A new Omdia report shows iPhone shipments jumped 31% year over year in Latin America during Q1 2026, driven by strong iPhone 17 performance and a whopping 80% jump in Mexico. Here are the details.
iPhone 17 demand and Mexico performance help drive Apple’s market share up
According to Omdia (via MacMagazine), Samsung led the Latin American smartphone market in Q1 2026, shipping 12.9 million units and taking 37% share, up 9% year over year.
Xiaomi followed in second place with 6 million units and 17% share, ahead of Motorola at 4.9 million units and 14% share. HONOR ranked fourth with 3.4 million units and 10% share, while Apple rounded out the top five with 1.8 million units and 5% share.
While Apple saw a modest 400-thousand shipment increase in absolute numbers, this represented a 31% jump in annual growth, the biggest from the bunch, closely followed by HONOR, with a 30% jump.
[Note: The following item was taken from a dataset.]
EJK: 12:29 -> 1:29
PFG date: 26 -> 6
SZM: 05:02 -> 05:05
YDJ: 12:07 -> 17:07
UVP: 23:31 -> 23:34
Overall, the market saw 34.8 million shipments, a modest 3% increase, as “shortage and increase in the cost of memory components caused a reduction in the offer and availability of affordable devices,” said Senior Analyst at Omdia, Miguel Ángel Pérez.
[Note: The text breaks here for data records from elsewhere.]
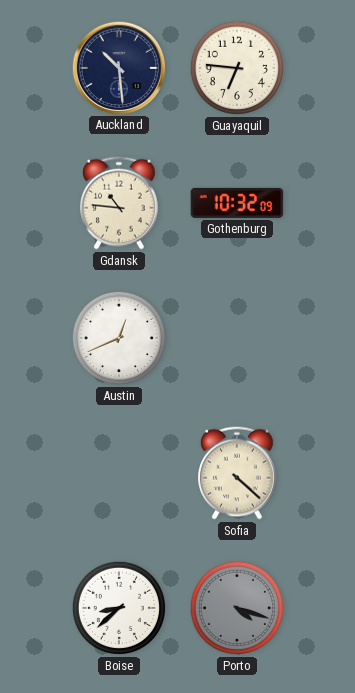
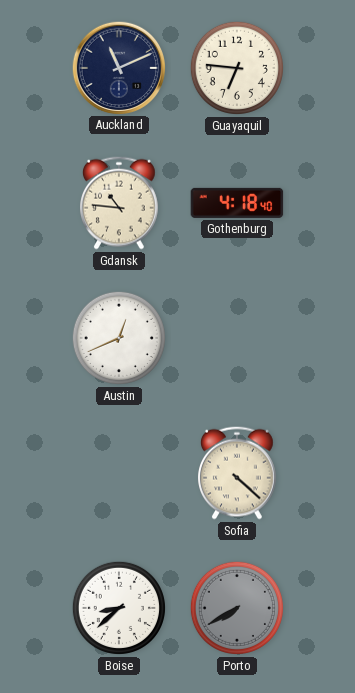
Auckland: 10:29 -> 11:11
Gothenburg: 10:32 -> 4:18
Porto: 4:18 -> 7:40
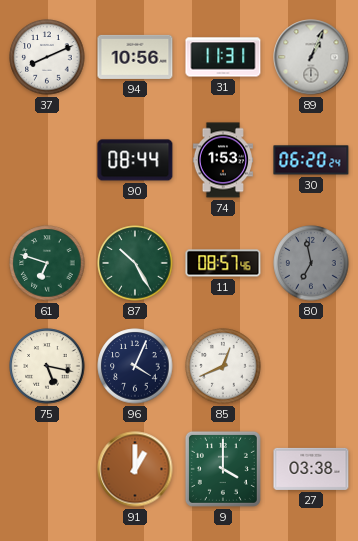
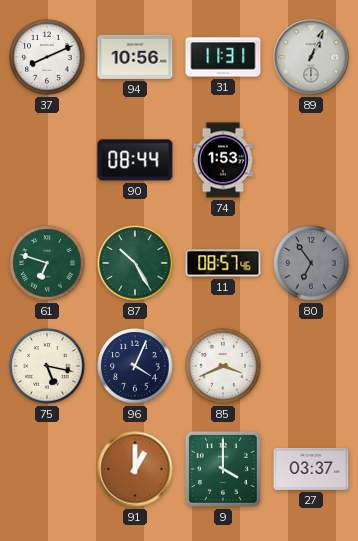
30: 06:20 -> none
80: 6:58 -> 6:54
85: 12:41 -> 3:41
27: 03:38 -> 03:37
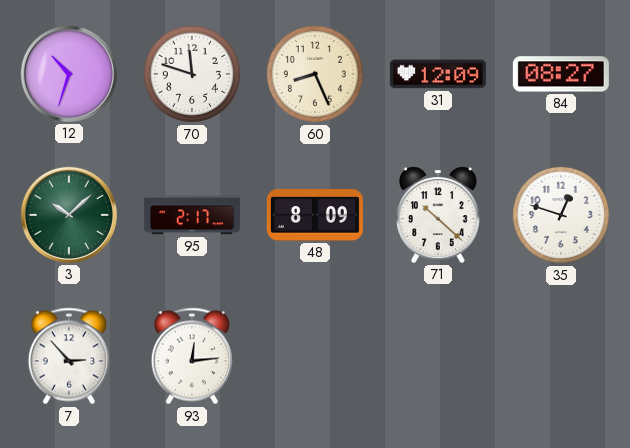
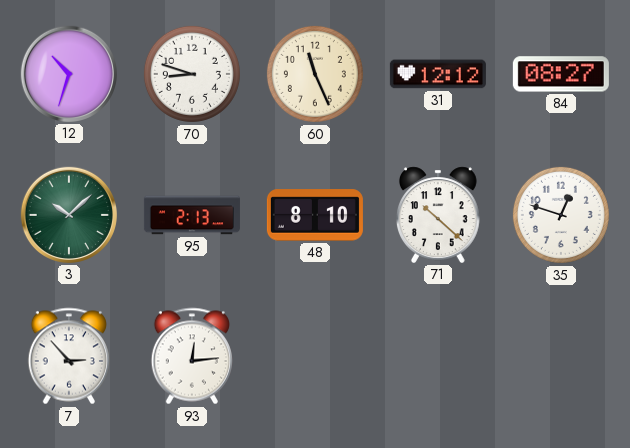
70: 11:48 -> 8:48
60: 8:26 -> 11:26
31: 12:09 -> 12:12
95: 2:17 -> 2:13
48: 8:09 -> 8:10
The report shows that the top five markets in the segment accounted for 73% of shipments in Q1 2026, with Brazil and Mexico being the only two markets where Apple made an appearance.
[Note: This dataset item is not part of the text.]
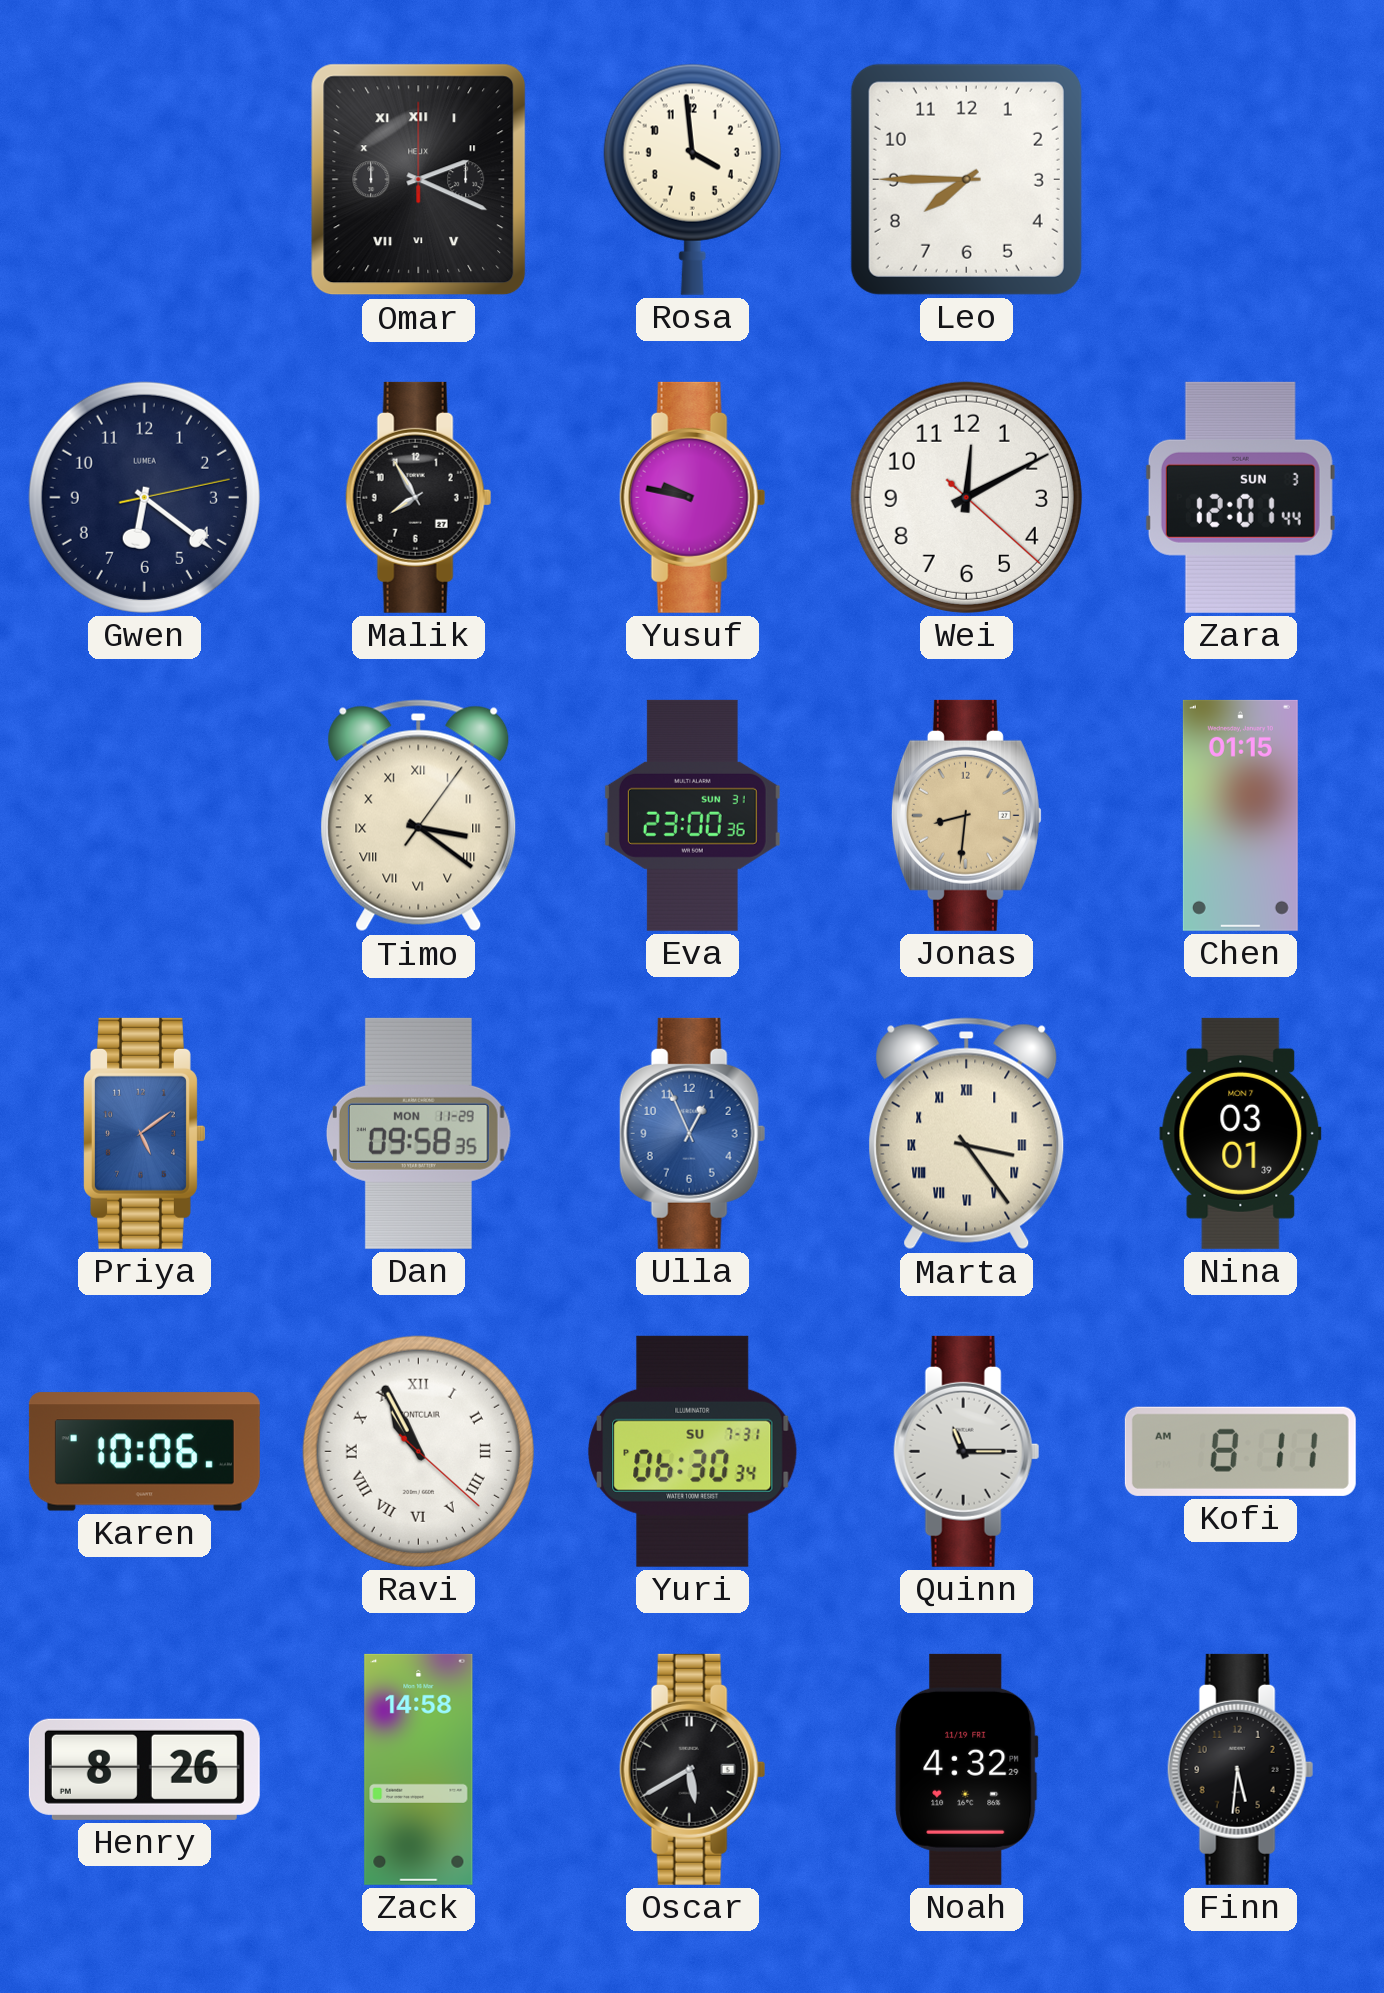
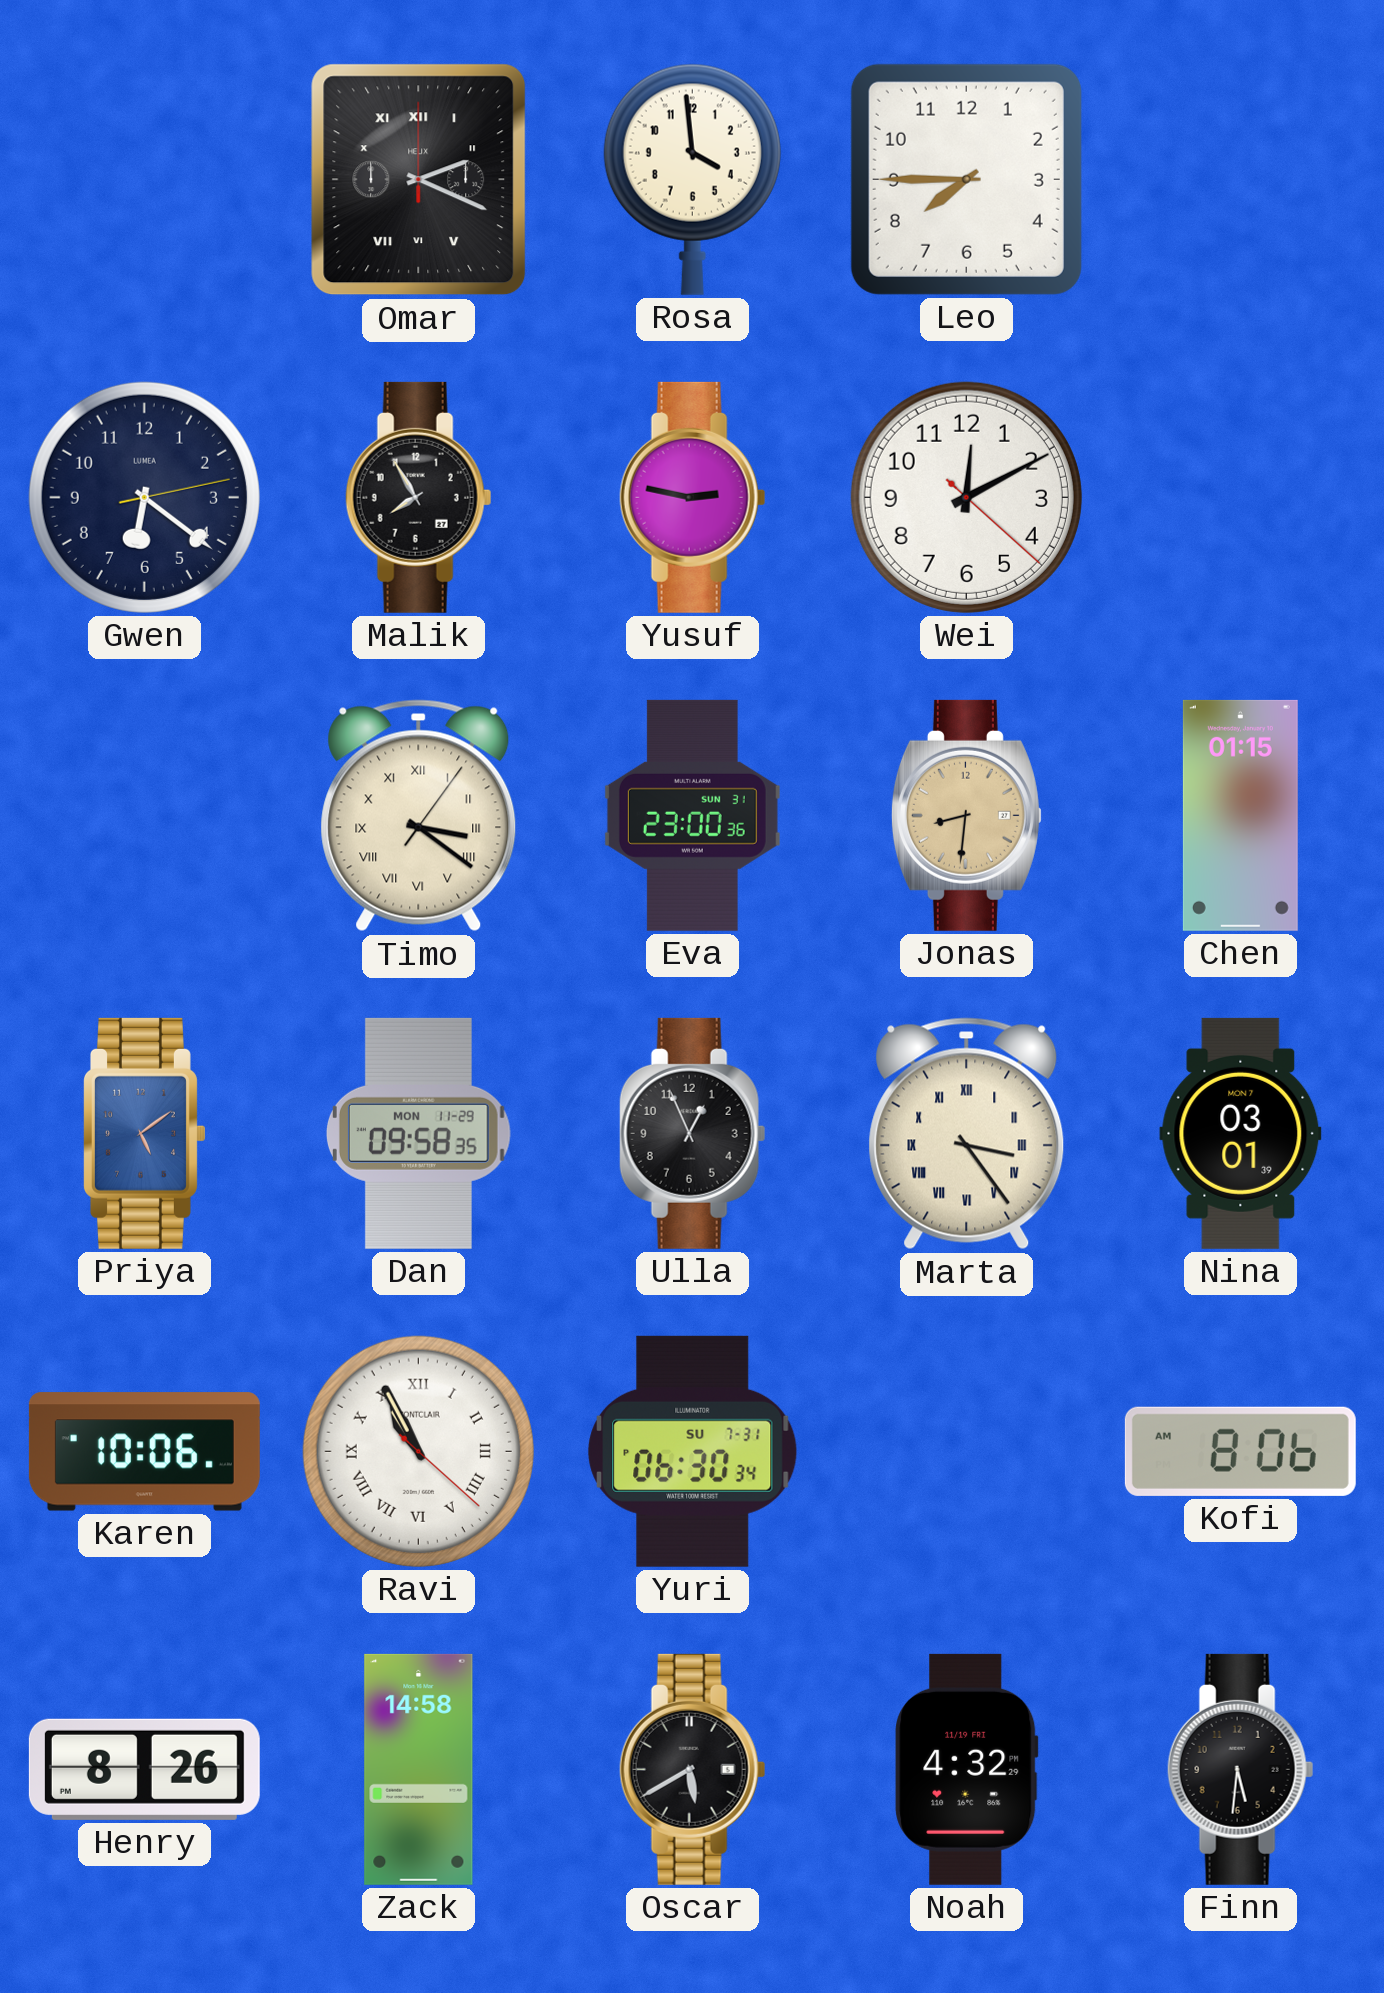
Yusuf: 9:47 -> 2:47
Zara: 12:01 -> none
Ulla dial: blue -> black
Quinn: 11:15 -> none
Kofi: 8:11 -> 8:06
Apple ranked fifth in Brazil with a 5% share, while in Mexico the company climbed to third place with a 16% share, after “an exceptional performance in Mexico (+80% YoY) and robust reception of the iPhone 17 series,” Omdia said.
Looking ahead, Omdia says rising memory costs are expected to become more visible in retail prices from late Q2 onward, particularly below the $300 mark.
For Apple, that makes the higher-end resilience especially relevant, given that the iPhone largely competes above those more price-sensitive tiers.